Saved data entries
"""

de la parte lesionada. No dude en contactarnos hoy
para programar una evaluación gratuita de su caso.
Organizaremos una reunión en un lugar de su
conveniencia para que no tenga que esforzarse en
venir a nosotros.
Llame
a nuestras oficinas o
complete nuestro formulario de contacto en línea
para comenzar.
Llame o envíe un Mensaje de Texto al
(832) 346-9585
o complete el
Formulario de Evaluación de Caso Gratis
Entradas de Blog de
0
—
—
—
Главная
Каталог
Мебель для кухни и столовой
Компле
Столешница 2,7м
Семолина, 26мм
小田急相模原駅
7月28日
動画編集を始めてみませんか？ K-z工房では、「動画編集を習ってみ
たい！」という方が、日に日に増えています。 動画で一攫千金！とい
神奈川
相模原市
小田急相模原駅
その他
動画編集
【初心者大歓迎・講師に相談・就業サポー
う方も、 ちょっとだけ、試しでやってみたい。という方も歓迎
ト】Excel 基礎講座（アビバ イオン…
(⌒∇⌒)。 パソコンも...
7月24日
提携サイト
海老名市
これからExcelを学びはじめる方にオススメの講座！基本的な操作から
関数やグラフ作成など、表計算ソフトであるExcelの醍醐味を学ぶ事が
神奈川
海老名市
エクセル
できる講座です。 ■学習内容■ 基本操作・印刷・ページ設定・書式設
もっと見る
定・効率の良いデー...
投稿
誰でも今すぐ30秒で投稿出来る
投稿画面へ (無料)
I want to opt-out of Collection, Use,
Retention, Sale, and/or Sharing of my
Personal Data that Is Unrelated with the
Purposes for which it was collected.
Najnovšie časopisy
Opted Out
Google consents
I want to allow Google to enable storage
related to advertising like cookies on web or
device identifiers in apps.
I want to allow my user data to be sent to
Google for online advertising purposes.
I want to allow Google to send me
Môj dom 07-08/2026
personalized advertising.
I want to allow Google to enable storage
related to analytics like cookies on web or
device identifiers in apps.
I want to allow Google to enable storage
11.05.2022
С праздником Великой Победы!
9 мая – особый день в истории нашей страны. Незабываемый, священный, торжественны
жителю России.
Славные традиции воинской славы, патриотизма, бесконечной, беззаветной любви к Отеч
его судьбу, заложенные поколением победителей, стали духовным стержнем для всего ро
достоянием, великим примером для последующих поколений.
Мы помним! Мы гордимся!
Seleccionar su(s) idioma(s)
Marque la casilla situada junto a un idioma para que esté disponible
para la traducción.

"""

### Activity
Please reproduce, exactly as written, the lines of the records from the first line through the one containing "Столешница 2,7м".

### Response area
de la parte lesionada. No dude en contactarnos hoy
para programar una evaluación gratuita de su caso.
Organizaremos una reunión en un lugar de su
conveniencia para que no tenga que esforzarse en
venir a nosotros.
Llame
a nuestras oficinas o
complete nuestro formulario de contacto en línea
para comenzar.
Llame o envíe un Mensaje de Texto al
(832) 346-9585
o complete el
Formulario de Evaluación de Caso Gratis
Entradas de Blog de
0
—
—
—
Главная
Каталог
Мебель для кухни и столовой
Компле
Столешница 2,7м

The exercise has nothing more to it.